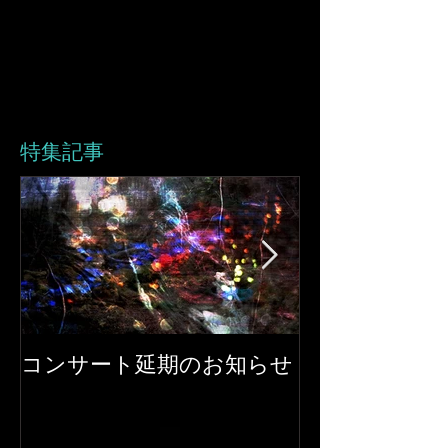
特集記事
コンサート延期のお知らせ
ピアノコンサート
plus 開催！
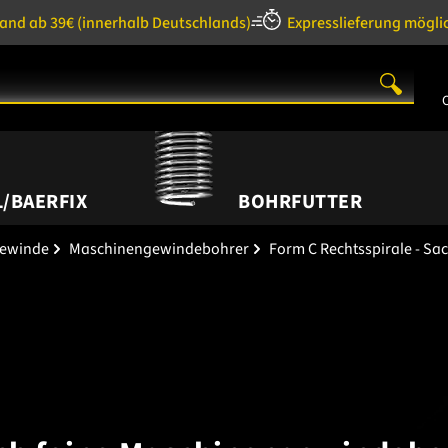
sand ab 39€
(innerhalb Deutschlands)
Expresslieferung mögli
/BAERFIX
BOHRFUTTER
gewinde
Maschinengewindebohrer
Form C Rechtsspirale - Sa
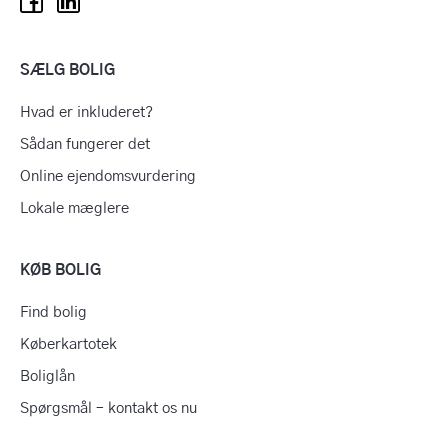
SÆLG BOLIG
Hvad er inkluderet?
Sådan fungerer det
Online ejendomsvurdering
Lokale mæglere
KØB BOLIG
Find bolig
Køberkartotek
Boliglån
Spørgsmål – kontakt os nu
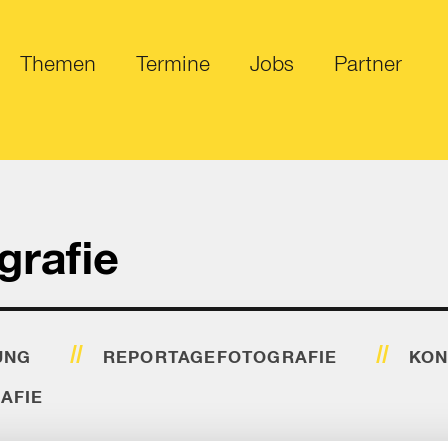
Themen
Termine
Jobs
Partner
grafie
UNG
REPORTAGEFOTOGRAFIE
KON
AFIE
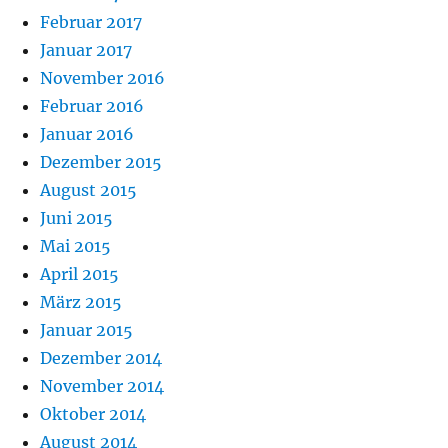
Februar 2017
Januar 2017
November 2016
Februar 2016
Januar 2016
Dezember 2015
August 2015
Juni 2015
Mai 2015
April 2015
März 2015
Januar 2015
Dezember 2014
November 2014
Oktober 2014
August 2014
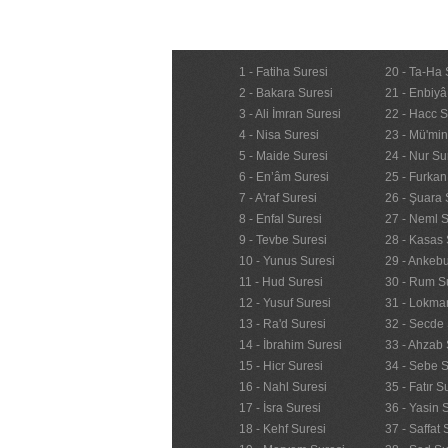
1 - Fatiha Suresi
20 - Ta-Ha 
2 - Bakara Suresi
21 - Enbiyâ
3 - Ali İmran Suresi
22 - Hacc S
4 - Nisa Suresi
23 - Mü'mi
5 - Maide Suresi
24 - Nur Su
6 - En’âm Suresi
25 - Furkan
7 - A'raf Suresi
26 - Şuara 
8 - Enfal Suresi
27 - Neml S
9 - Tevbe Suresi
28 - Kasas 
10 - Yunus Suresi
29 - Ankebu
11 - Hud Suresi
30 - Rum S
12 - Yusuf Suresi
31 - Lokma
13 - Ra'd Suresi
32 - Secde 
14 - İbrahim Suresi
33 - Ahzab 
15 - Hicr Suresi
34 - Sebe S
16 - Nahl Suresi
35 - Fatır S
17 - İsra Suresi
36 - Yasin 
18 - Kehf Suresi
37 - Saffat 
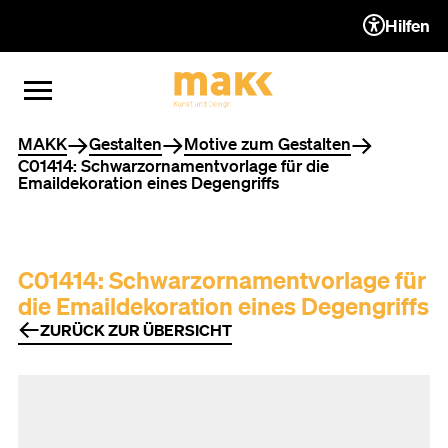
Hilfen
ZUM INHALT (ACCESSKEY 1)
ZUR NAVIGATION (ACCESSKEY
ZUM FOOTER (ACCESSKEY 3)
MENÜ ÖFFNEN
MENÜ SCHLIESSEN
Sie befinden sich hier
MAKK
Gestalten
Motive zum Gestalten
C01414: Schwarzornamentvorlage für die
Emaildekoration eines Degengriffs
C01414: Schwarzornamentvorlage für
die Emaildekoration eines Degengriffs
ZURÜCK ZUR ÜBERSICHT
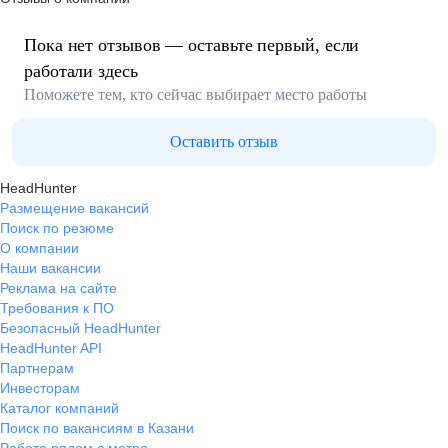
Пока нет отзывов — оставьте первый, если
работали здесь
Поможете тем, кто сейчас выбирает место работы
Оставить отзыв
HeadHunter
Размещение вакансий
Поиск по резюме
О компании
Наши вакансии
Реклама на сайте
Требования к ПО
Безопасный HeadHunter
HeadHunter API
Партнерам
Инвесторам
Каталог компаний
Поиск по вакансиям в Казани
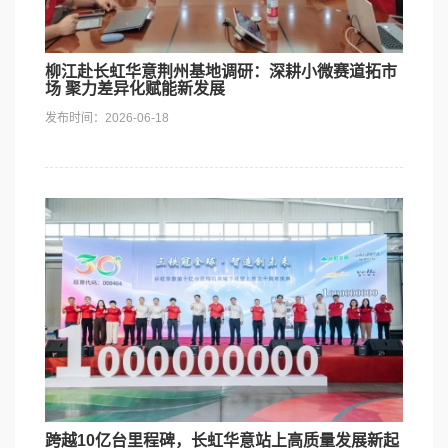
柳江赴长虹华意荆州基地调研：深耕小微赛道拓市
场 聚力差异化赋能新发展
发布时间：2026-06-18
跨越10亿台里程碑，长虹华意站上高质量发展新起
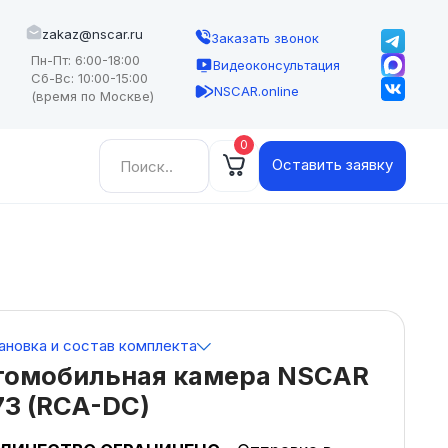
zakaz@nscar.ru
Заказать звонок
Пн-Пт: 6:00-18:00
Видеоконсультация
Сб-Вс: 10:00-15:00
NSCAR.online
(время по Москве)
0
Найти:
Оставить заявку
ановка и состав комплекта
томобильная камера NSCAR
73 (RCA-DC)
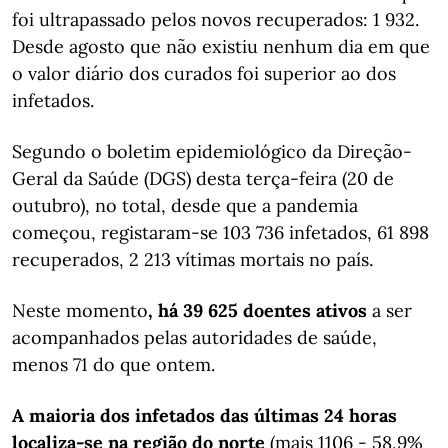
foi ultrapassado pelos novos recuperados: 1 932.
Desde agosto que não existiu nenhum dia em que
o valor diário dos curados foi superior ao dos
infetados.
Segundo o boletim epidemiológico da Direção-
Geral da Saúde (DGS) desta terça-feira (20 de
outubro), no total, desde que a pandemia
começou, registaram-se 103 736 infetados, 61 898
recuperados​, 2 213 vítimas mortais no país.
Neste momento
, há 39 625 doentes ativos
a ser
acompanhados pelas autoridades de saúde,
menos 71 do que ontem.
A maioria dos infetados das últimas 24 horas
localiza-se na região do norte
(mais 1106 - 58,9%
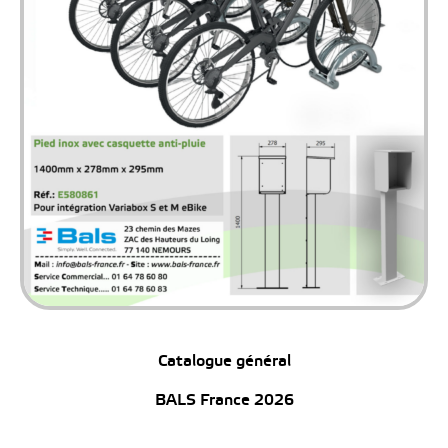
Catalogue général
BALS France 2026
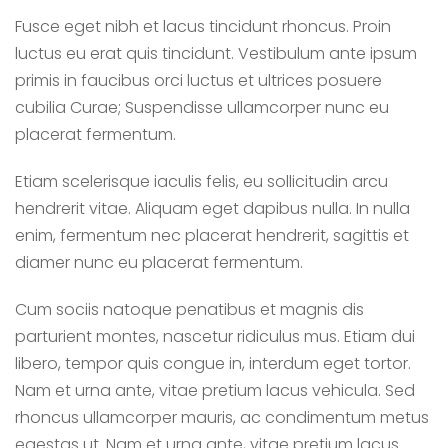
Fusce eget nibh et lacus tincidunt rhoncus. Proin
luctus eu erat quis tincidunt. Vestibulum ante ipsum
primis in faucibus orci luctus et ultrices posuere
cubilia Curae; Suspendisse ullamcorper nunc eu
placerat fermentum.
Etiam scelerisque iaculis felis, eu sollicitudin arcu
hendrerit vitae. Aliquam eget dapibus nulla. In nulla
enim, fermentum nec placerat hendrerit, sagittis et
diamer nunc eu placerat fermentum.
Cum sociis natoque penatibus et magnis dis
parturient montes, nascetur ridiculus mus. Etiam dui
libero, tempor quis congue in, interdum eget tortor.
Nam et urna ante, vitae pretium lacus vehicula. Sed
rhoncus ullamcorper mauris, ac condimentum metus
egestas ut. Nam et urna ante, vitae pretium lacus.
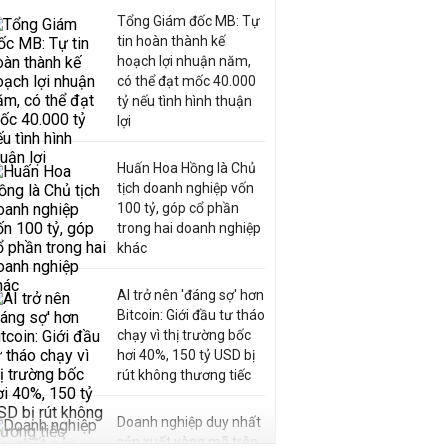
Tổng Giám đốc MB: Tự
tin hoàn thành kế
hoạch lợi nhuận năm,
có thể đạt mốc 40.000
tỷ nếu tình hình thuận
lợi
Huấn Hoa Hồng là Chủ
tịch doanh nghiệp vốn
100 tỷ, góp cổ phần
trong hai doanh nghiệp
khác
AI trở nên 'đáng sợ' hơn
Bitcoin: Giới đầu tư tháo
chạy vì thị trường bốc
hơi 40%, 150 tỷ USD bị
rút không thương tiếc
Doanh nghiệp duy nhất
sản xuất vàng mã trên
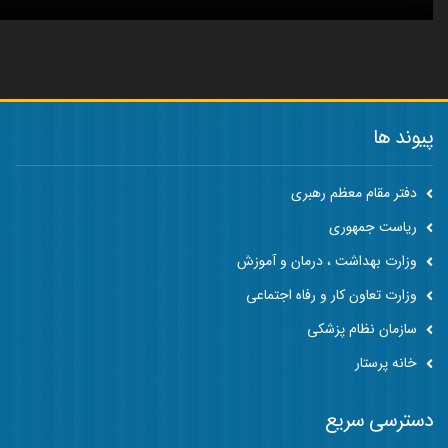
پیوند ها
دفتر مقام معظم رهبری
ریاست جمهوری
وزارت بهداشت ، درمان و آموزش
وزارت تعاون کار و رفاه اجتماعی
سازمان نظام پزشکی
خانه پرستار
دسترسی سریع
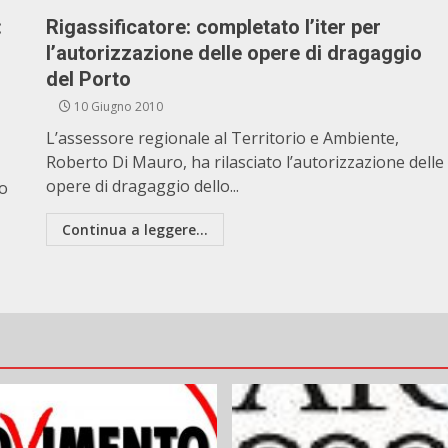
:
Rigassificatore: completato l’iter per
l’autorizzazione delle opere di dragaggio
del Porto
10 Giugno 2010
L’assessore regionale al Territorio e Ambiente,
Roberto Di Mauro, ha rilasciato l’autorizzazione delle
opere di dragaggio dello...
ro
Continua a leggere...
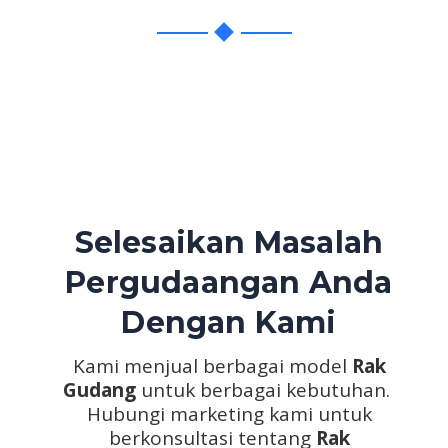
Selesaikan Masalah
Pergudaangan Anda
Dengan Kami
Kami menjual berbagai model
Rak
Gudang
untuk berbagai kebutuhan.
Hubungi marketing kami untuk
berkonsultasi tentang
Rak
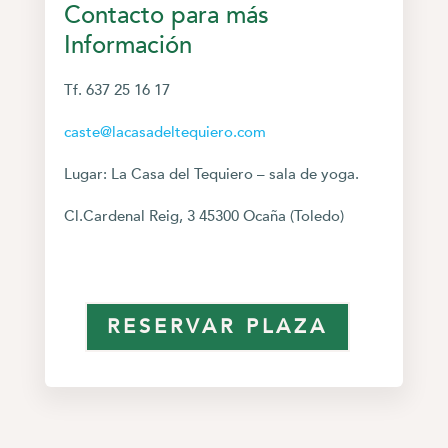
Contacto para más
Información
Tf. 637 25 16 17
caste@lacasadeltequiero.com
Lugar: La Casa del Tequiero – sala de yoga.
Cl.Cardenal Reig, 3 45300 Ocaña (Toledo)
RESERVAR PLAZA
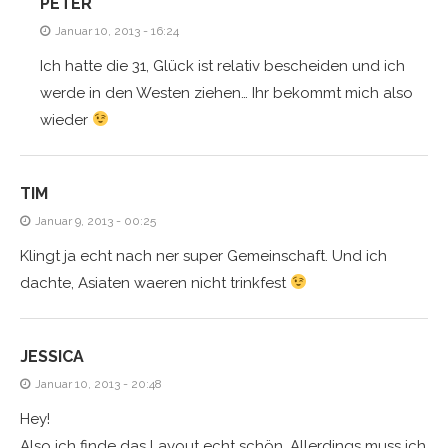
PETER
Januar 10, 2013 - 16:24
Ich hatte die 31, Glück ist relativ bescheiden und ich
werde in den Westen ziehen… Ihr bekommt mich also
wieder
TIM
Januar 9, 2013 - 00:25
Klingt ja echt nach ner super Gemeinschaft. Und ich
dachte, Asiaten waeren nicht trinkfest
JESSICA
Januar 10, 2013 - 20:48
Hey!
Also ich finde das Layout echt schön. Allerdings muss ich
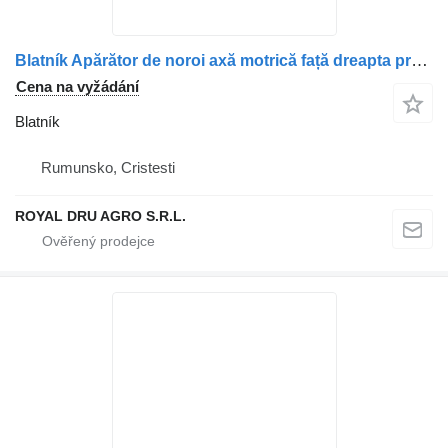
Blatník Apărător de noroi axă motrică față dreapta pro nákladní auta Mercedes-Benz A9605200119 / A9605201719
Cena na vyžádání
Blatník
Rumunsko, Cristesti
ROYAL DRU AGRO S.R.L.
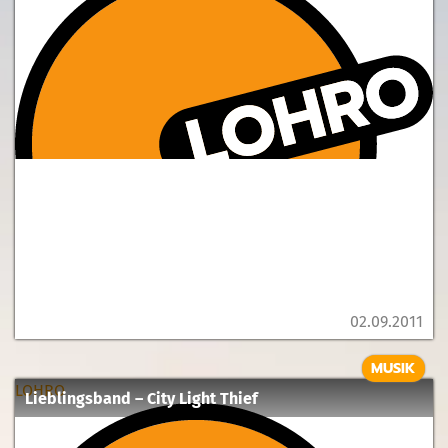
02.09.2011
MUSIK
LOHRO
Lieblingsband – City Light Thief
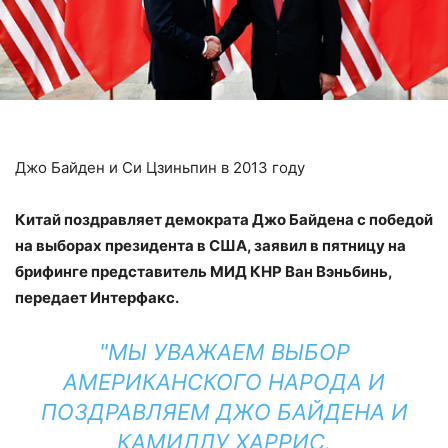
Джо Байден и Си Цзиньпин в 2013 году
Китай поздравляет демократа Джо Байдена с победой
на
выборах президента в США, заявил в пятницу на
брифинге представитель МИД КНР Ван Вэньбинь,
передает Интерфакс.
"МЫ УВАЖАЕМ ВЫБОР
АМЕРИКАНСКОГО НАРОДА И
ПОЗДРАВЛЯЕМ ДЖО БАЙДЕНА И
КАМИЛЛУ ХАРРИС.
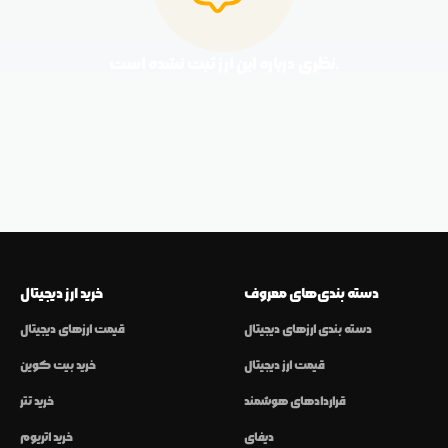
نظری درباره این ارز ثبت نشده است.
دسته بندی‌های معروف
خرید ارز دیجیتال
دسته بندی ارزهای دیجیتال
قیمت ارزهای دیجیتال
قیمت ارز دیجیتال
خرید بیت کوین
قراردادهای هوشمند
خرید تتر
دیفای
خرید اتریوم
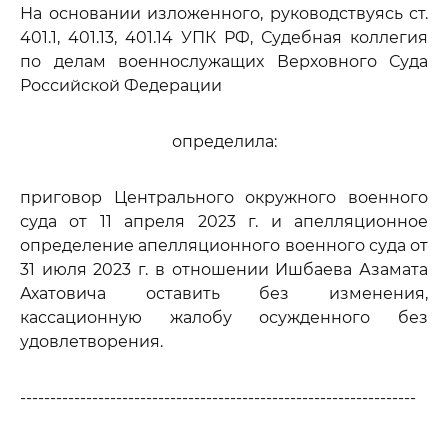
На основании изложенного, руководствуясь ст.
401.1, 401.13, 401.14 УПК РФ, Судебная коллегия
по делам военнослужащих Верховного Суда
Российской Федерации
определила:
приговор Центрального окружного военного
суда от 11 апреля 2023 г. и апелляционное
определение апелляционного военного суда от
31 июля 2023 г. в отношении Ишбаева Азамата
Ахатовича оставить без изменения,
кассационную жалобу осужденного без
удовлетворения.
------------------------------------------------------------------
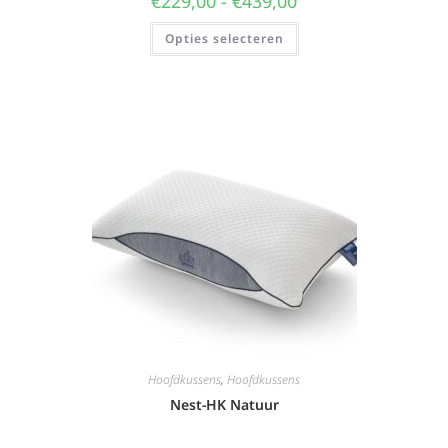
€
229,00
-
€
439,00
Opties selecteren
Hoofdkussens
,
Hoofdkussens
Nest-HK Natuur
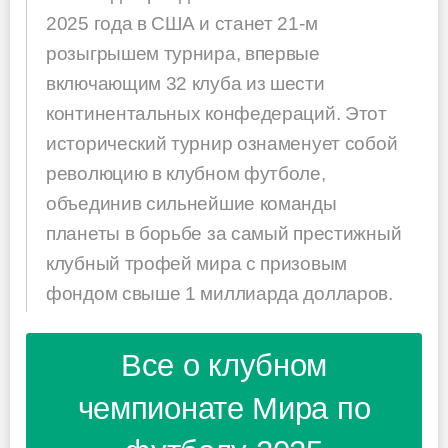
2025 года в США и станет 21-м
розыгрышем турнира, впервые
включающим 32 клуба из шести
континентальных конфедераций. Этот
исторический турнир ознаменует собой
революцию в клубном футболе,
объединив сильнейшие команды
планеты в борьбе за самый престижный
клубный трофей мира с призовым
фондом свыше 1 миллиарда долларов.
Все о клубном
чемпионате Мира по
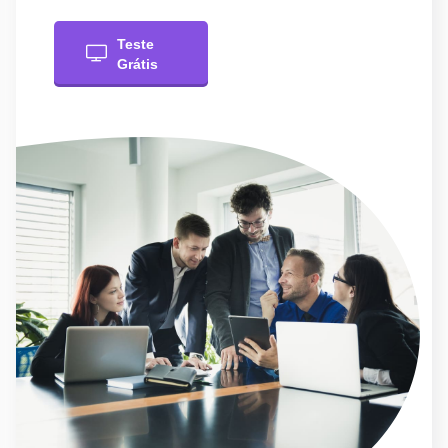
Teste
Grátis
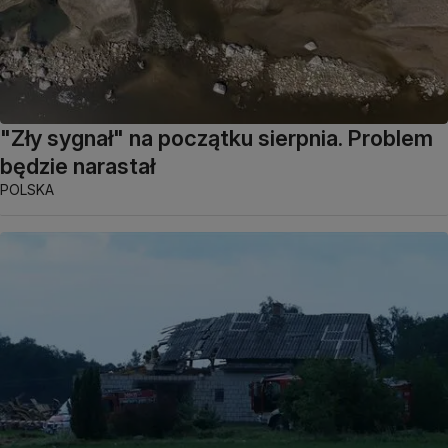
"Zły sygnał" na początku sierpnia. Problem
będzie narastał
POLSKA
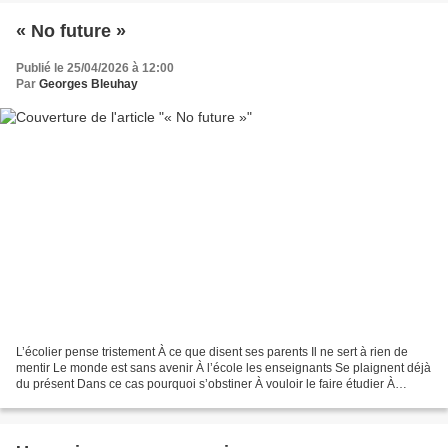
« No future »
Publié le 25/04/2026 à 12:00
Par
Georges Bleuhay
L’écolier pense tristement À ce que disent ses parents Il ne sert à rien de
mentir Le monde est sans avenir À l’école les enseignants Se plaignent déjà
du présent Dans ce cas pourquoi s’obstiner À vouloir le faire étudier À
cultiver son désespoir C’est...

> About this task
Starting at the line above that holds "发布时间：2026-06-18", repeat every line exactly down to and including the line that holds "tịch doanh nghiệp vốn", then stop. Do not carry over any pictures.

> Solution
发布时间：2026-06-18
跨越10亿台里程碑，长虹华意站上高质量发展新起
zakaz@nscar.ru
Заказать звонок
Пн-Пт: 6:00-18:00
Видеоконсультация
Сб-Вс: 10:00-15:00
NSCAR.online
(время по Москве)
0
Найти:
Оставить заявку
ановка и состав комплекта
томобильная камера NSCAR
73 (RCA-DC)
foi ultrapassado pelos novos recuperados: 1 932.
Desde agosto que não existiu nenhum dia em que
o valor diário dos curados foi superior ao dos
infetados.
Segundo o boletim epidemiológico da Direção-
Geral da Saúde (DGS) desta terça-feira (20 de
outubro), no total, desde que a pandemia
começou, registaram-se 103 736 infetados, 61 898
recuperados​, 2 213 vítimas mortais no país.
Neste momento
, há 39 625 doentes ativos
a ser
acompanhados pelas autoridades de saúde,
menos 71 do que ontem.
A maioria dos infetados das últimas 24 horas
localiza-se na região do norte
(mais 1106 - 58,9%
Catalogue général
BALS France 2026
Fusce eget nibh et lacus tincidunt rhoncus. Proin
luctus eu erat quis tincidunt. Vestibulum ante ipsum
primis in faucibus orci luctus et ultrices posuere
cubilia Curae; Suspendisse ullamcorper nunc eu
placerat fermentum.
Etiam scelerisque iaculis felis, eu sollicitudin arcu
hendrerit vitae. Aliquam eget dapibus nulla. In nulla
enim, fermentum nec placerat hendrerit, sagittis et
diamer nunc eu placerat fermentum.
Cum sociis natoque penatibus et magnis dis
parturient montes, nascetur ridiculus mus. Etiam dui
libero, tempor quis congue in, interdum eget tortor.
Nam et urna ante, vitae pretium lacus vehicula. Sed
rhoncus ullamcorper mauris, ac condimentum metus
egestas ut. Nam et urna ante, vitae pretium lacus.
Tổng Giám đốc MB: Tự
tin hoàn thành kế
hoạch lợi nhuận năm,
có thể đạt mốc 40.000
tỷ nếu tình hình thuận
lợi
Huấn Hoa Hồng là Chủ
tịch doanh nghiệp vốn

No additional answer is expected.